A man walks into a bar and says, “Give me six double vodkas.” Pouring the shots, the bartender comments, “Wow, you must have had one hell of a day.”

“Yeah, I just found out my oldest son is gay.”

The next day, the same guy comes into the bar and asks for six more double vodkas.

When the bartender asks what’s wrong, the man says, “I just found out that my youngest son is gay, too!”

On the third day, the guy comes into the bar and orders another six double vodkas.

The bartender says, “Jesus! Doesn’t anybody in your family like women!?”

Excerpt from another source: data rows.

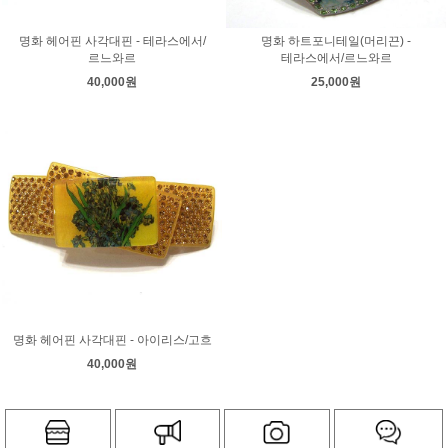
명화 헤어핀 사각대핀 - 테라스에서/
명화 하트포니테일(머리끈) -
르느와르
테라스에서/르느와르
40,000원
25,000원
명화 헤어핀 사각대핀 - 아이리스/고흐
40,000원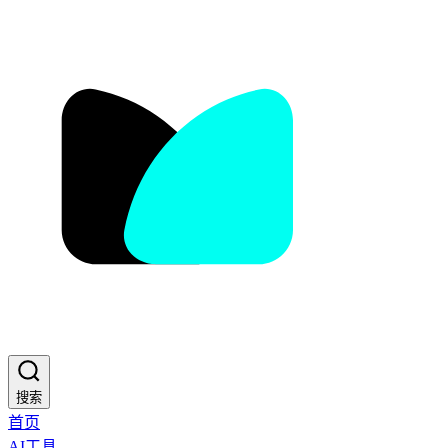
搜索
首页
AI工具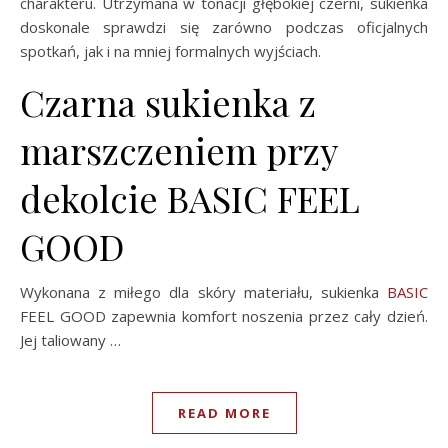
charakteru. Utrzymana w tonacji głębokiej czerni, sukienka
doskonale sprawdzi się zarówno podczas oficjalnych
spotkań, jak i na mniej formalnych wyjściach.
Czarna sukienka z
marszczeniem przy
dekolcie BASIC FEEL
GOOD
Wykonana z miłego dla skóry materiału, sukienka
BASIC
FEEL GOOD zapewnia komfort noszenia przez cały dzień.
Jej taliowany …
READ MORE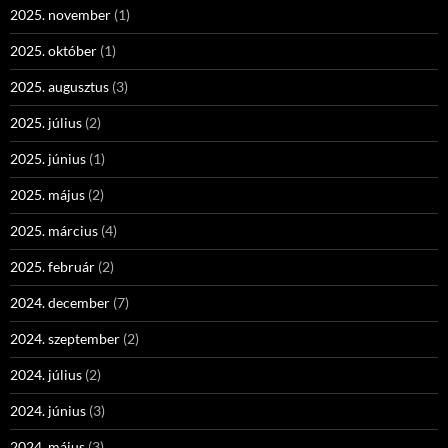
2025. november
(1)
2025. október
(1)
2025. augusztus
(3)
2025. július
(2)
2025. június
(1)
2025. május
(2)
2025. március
(4)
2025. február
(2)
2024. december
(7)
2024. szeptember
(2)
2024. július
(2)
2024. június
(3)
2024. május
(3)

The man downs the first drink and shakes his head, “Yeah, my wife!”

Three logicians walk into a bar. The bartender asks, "Do all of you want a drink?"

The first logician says, "I don't know." The second logician says, "I don't know." The third logician says, "Yes!"

eBay is useless

I tried to look up lighters and all they had was 42,810 matches.

A scrawny, skinny lumberjack asks a local lumber company if they're hiring

"Sure, but we ain't taking you. You're a skinny little shit and this is work for a big man."

Outraged, the skinny lumberjack rips the hatchet right off the bigger lumberjack's belt, walks over to a redwood tree, and knocks it down with one swing.

"Ok, then, you're hired. Just tell me this: where on earth did you learn a skill like that?"

"the sahara forest" the scrawny lumberjack replies.

"you mean sahara desert?"

"sure, if that's what they call it now."

CAN THE ADMINS OF THIS GROUP DO A BETTER JOB OF MONITORING WHO IS ALLOWED IN HERE PLEASE?!

WE HAVE A NEW MEMBER, AN ELDERLY MAN. HE'S BEEN PRIVATELY MESSAGING MEMBERS, SENDING THEM NAKED PICTURES OF HIMSELF IN NASTY POSES ALONG WITH CLOSE UPS OF HIS JUNK. HE IS OFFERING UP AN IPHONE X IN EXCHANGE FOR SEXUAL FAVORS. I AM ESPECIALLY BOTHERED BECAUSE IT TURNED OUT TO BE AN IPHONE 8 AND OBVIOUSLY SOMETHING'S WRONG WITH IT. IT'S SUPER SLOW AND THE CAPS LOCK IS STUCK ON.

Goriilla in heat

A small zoo in Alabama acquires a rare gorilla, who quickly becomes agitated. The zookeeper determines that the female ape is in heat, but there are no male apes available for mating.

The zookeeper approaches a janitor with a proposition. "Would you be willing to have sex with this gorilla for $500?" he asks.

The janitor accepts the offer, but only on three conditions: "First, I don't want to have to kiss her. And second, you can never tell anyone about this." The zookeeper agrees to the conditions and asks about the third.

"Well," says the janitor, "I'm gonna need about a week to come up with the $500."

"How much to buy a singing ensemble?"

PRODUCER: You mean a choir?

"Fine, how much to acquire a singing ensemble?"